To isolate the nationality, we split at the comma. This is good practice: each column ideally contains one type of information (a principle often called “tidy data”).

  1. Open the column menu: ArtistBio → Edit column → Split into several columns…
  2. Separator: ,
  3. Split into: leave the default
  4. Confirm with OK

Afterward you get:

  • ArtistBio 1 → nationality (“American”, “French”, “Ivorian”, …)
  • ArtistBio 2 → biographical details (“born 1936”, “1857–1927”, …)

If a cell contains more than one comma, OpenRefine will generate more columns (ArtistBio 3, ArtistBio 4, …). This shows how splitting is both powerful and potentially revealing—sometimes extra commas indicate noise or irregular formatting.

Clustering

Even after splitting, the remaining biographical information still varies greatly:

  • born 1936
  • born Italy. 1919–2013
  • 1857–1927
  • 1923–2014
  • variations in punctuation and spacing
  • different types of dash characters

These inconsistencies make it hard to analyze the data reliably.

Clustering is one of OpenRefine’s most powerful tools for identifying and normalizing such variations—especially when the inconsistencies appear similar but not identical.

What is clustering?

Clustering is OpenRefine’s way of grouping together text values that look or sound similar.
It does this by reducing each value to a “key” based on a transformation.

For example:

  • You might remove vowels and make everything uppercase:
    “Color” → “CLR”, “Colour” → “CLR” → match

  • Or you might use phonetic rules:
    “Smith” → “SM0”, “Smyth” → “SM0” → match

A “keying function” transforms two strings that should be the same into the same key, even if their spellings differ slightly. There are many more clustering methods, all of which can recognise different patterns. It helps to understand these in order to find the right method, but often it is enough to try them out and proceed step by step.

OpenRefine uses this idea to suggest groups of values you may want to merge.

How to use it here

  1. Open: ArtistBio 2 → Edit cells → Cluster and edit…
  2. Method: Key collision
  3. Keying function: Metaphone 3

More detailed explanation

  • Key collision compares transformed keys. If two values produce the same key, they fall into the same cluster.
  • Metaphone 3 is a phonetic algorithm—it groups text based on how it sounds rather than how it is spelled. This is useful for cases like:
    born Germany. 1886–1969
    born Germany 1886-1969
    → punctuation differs, but the core phrase is the same.

For numeric ranges (like dates), clustering won’t combine values with different numbers—e.g., 1857–1927 and 1923–2014 remain separate.
But clustering will show you repeated structures, such as:

  • “born Italy”
  • “born Germany”
  • “born 19XX”

This helps you spot repeated phrases and standardize them if needed.

What you’ll see

The clustering window shows one line per suggested cluster:

  • On the left: variations of a similar value
  • On the right: a field where you choose the unified form

You can then decide:

  • Merge and reformat them into a consistent style
  • Ignore clusters if the variations are meaningful
  • Edit only some entries

Clustering never changes anything automatically. You are in control—OpenRefine simply helps you notice patterns you would otherwise miss.

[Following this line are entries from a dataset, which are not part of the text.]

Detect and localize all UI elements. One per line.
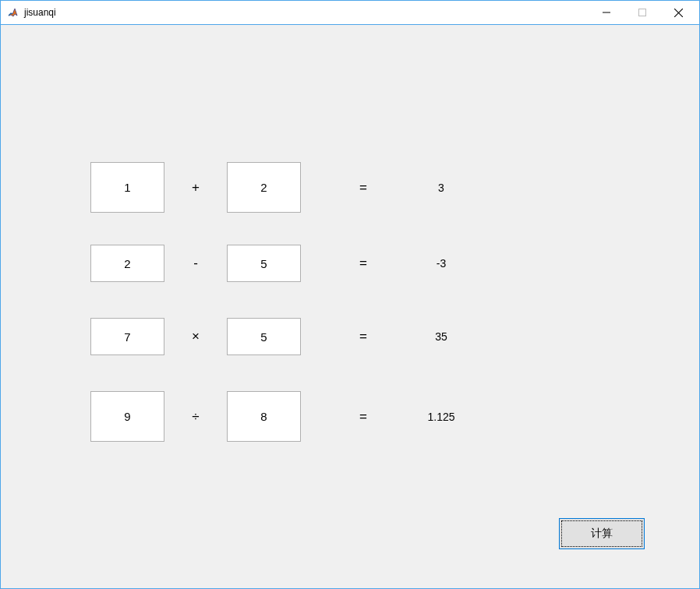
close-button[interactable] — [660, 1, 696, 24]
svg-rect-1 — [639, 9, 646, 16]
operand1-input[interactable] — [90, 162, 164, 213]
result-label: 3 — [402, 182, 480, 194]
window-controls — [589, 1, 696, 24]
titlebar: jisuanqi — [0, 0, 700, 25]
result-label: -3 — [402, 257, 480, 270]
operand1-input[interactable] — [90, 245, 164, 282]
minimize-button[interactable] — [589, 1, 624, 24]
result-label: 1.125 — [402, 411, 480, 423]
result-label: 35 — [402, 330, 480, 343]
calculate-button[interactable]: 计算 — [559, 518, 645, 549]
equals-label: = — [340, 329, 387, 344]
operator-label: + — [164, 180, 227, 196]
operator-label: ÷ — [164, 409, 227, 425]
window-title: jisuanqi — [24, 7, 589, 18]
content-area: + = 3 - = -3 × = 35 ÷ = 1.125 计算 — [0, 25, 700, 589]
operand2-input[interactable] — [227, 318, 301, 355]
operand1-input[interactable] — [90, 318, 164, 355]
calc-row-divide: ÷ = 1.125 — [90, 391, 480, 442]
operator-label: × — [164, 329, 227, 344]
matlab-icon — [7, 6, 19, 19]
calc-row-add: + = 3 — [90, 162, 480, 213]
equals-label: = — [340, 409, 387, 425]
calc-row-multiply: × = 35 — [90, 318, 480, 355]
equals-label: = — [340, 256, 387, 271]
operand1-input[interactable] — [90, 391, 164, 442]
calc-row-subtract: - = -3 — [90, 245, 480, 282]
operator-label: - — [164, 256, 227, 271]
operand2-input[interactable] — [227, 162, 301, 213]
operand2-input[interactable] — [227, 245, 301, 282]
operand2-input[interactable] — [227, 391, 301, 442]
equals-label: = — [340, 180, 387, 196]
maximize-button[interactable] — [624, 1, 660, 24]
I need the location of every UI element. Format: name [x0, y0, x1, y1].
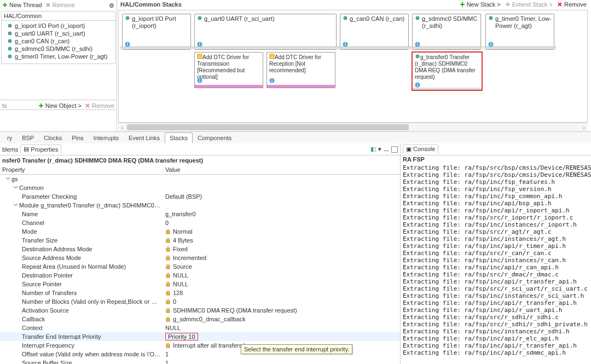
stack-block-ioport[interactable]: g_ioport I/O Port (r_ioport) i: [122, 14, 191, 50]
prop-group-common[interactable]: Common: [0, 183, 400, 192]
module-icon: [7, 31, 13, 36]
prop-row[interactable]: Source Address ModeIncremented: [0, 253, 400, 262]
stacks-title: HAL/Common Stacks: [117, 0, 185, 9]
thread-toolbar: New Thread Remove ⚙: [0, 0, 117, 10]
prop-row[interactable]: Parameter CheckingDefault (BSP): [0, 192, 400, 201]
col-value[interactable]: Value: [163, 165, 400, 174]
prop-row[interactable]: Channel0: [0, 218, 400, 227]
tab-bsp[interactable]: BSP: [17, 132, 39, 143]
scroll-left-icon[interactable]: ‹: [118, 123, 126, 132]
prop-row[interactable]: Number of Blocks (Valid only in Repeat,B…: [0, 297, 400, 306]
svg-rect-35: [166, 284, 170, 286]
properties-header: Property Value: [0, 165, 400, 175]
stack-block-timer[interactable]: g_timer0 Timer, Low-Power (r_agt) i: [485, 14, 554, 50]
prop-row[interactable]: ContextNULL: [0, 323, 400, 332]
console-view-tab[interactable]: ▣ Console: [403, 145, 438, 154]
module-icon: [343, 15, 348, 21]
info-icon[interactable]: i: [415, 82, 420, 88]
svg-point-0: [8, 24, 11, 27]
lock-icon: [165, 238, 171, 243]
tab-event-links[interactable]: Event Links: [124, 132, 165, 143]
tree-item[interactable]: g_sdmmc0 SD/MMC (r_sdhi): [2, 45, 115, 53]
tab-pins[interactable]: Pins: [67, 132, 88, 143]
remove-object-button[interactable]: Remove: [85, 102, 114, 109]
extend-stack-button[interactable]: Extend Stack >: [505, 1, 553, 8]
prop-row[interactable]: Source Buffer Size1: [0, 359, 400, 364]
stack-block-can[interactable]: g_can0 CAN (r_can) i: [340, 14, 409, 50]
tab-interrupts[interactable]: Interrupts: [89, 132, 124, 143]
remove-icon: [45, 2, 51, 8]
module-icon: [7, 38, 13, 44]
stack-sub-transfer0[interactable]: g_transfer0 Transfer (r_dmac) SDHIMMC0 D…: [412, 52, 482, 90]
lock-icon: [165, 290, 171, 296]
svg-rect-11: [198, 54, 202, 59]
info-icon[interactable]: i: [269, 78, 275, 83]
module-icon: [7, 54, 13, 59]
prop-row[interactable]: Repeat Area (Unused in Normal Mode)Sourc…: [0, 262, 400, 271]
chevron-down-icon: [13, 202, 18, 207]
prop-row[interactable]: ModeNormal: [0, 227, 400, 236]
info-icon[interactable]: i: [197, 78, 202, 83]
properties-view-tab[interactable]: ▤ Properties: [20, 145, 61, 154]
svg-point-3: [8, 47, 11, 50]
svg-text:i: i: [271, 78, 273, 83]
svg-point-1: [8, 32, 11, 35]
minimize-icon[interactable]: [384, 151, 389, 151]
module-icon: [7, 46, 13, 51]
tab-clocks[interactable]: Clocks: [39, 132, 67, 143]
prop-settings-root[interactable]: gs: [0, 175, 400, 183]
config-tabs: ry BSP Clocks Pins Interrupts Event Link…: [0, 131, 591, 143]
stack-sub-dtc-tx[interactable]: Add DTC Driver for Transmission [Recomme…: [194, 52, 263, 88]
stack-sub-dtc-rx[interactable]: Add DTC Driver for Reception [Not recomm…: [266, 52, 335, 88]
view-menu-icon[interactable]: ▾: [378, 146, 381, 153]
lock-icon: [165, 308, 171, 313]
tab-stacks[interactable]: Stacks: [165, 132, 193, 143]
remove-stack-button[interactable]: Remove: [557, 1, 587, 8]
new-object-button[interactable]: New Object >: [38, 102, 82, 109]
prop-row[interactable]: Callbackg_sdmmc0_dmac_callback: [0, 315, 400, 323]
tab-components[interactable]: Components: [193, 132, 236, 143]
prop-row[interactable]: Number of Transfers128: [0, 288, 400, 297]
plus-icon: [38, 103, 44, 108]
svg-point-5: [126, 16, 129, 20]
tree-item[interactable]: g_ioport I/O Port (r_ioport): [2, 22, 115, 30]
svg-rect-33: [166, 266, 170, 269]
problems-view-tab[interactable]: blems: [2, 146, 18, 153]
lock-icon: [165, 229, 171, 234]
svg-rect-37: [166, 301, 170, 304]
prop-row[interactable]: Transfer End Interrupt PriorityPriority …: [0, 332, 400, 341]
prop-row[interactable]: Destination Address ModeFixed: [0, 245, 400, 253]
tree-item[interactable]: g_timer0 Timer, Low-Power (r_agt): [2, 53, 115, 60]
tree-item[interactable]: g_uart0 UART (r_sci_uart): [2, 30, 115, 37]
properties-icon: ▤: [24, 146, 29, 153]
prop-group-module[interactable]: Module g_transfer0 Transfer (r_dmac) SDH…: [0, 201, 400, 210]
new-thread-button[interactable]: New Thread: [2, 2, 42, 8]
view-pin-icon[interactable]: ◧: [370, 146, 376, 153]
console-output[interactable]: Extracting file: ra/fsp/src/bsp/cmsis/De…: [401, 163, 591, 364]
maximize-icon[interactable]: [391, 146, 398, 153]
prop-row[interactable]: Nameg_transfer0: [0, 210, 400, 218]
scroll-right-icon[interactable]: ›: [580, 123, 588, 132]
remove-icon: [85, 103, 90, 108]
svg-point-8: [198, 16, 201, 20]
prop-row[interactable]: Activation SourceSDHIMMC0 DMA REQ (DMA t…: [0, 306, 400, 315]
prop-row[interactable]: Transfer Size4 Bytes: [0, 236, 400, 245]
gear-icon[interactable]: ⚙: [109, 2, 114, 8]
col-property[interactable]: Property: [0, 165, 163, 174]
svg-rect-40: [166, 345, 170, 348]
prop-row[interactable]: Destination PointerNULL: [0, 271, 400, 280]
new-stack-button[interactable]: New Stack >: [460, 1, 501, 8]
tree-item[interactable]: g_can0 CAN (r_can): [2, 37, 115, 45]
tab-summary[interactable]: ry: [2, 132, 17, 143]
stacks-scrollbar[interactable]: ‹ ›: [118, 123, 588, 131]
stack-block-sdmmc[interactable]: g_sdmmc0 SD/MMC (r_sdhi) i: [412, 14, 481, 50]
scroll-thumb[interactable]: [127, 124, 409, 130]
prop-row[interactable]: Source PointerNULL: [0, 280, 400, 288]
module-icon: [415, 15, 420, 21]
stack-block-uart[interactable]: g_uart0 UART (r_sci_uart) i: [194, 14, 337, 50]
lock-icon: [165, 264, 171, 269]
chevron-down-icon: [5, 176, 10, 181]
stack-column: g_sdmmc0 SD/MMC (r_sdhi) i g_transfer0 T…: [412, 14, 482, 90]
remove-thread-button[interactable]: Remove: [45, 2, 75, 8]
svg-rect-32: [166, 257, 170, 260]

This makes clustering extremely effective for cleaning humanities datasets, where controlled vocabulary is uncommon and metadata comes from diverse sources.

Key Points
  • Transformations modify the content of cells, while column operations reshape the structure of the dataset.
  • Literal GREL replacements help remove unwanted characters and prepare text for further processing.
  • Splitting columns separates different types of information, making the data easier to analyze and clean.
  • Clustering identifies similar but inconsistently written values and supports manual standardization.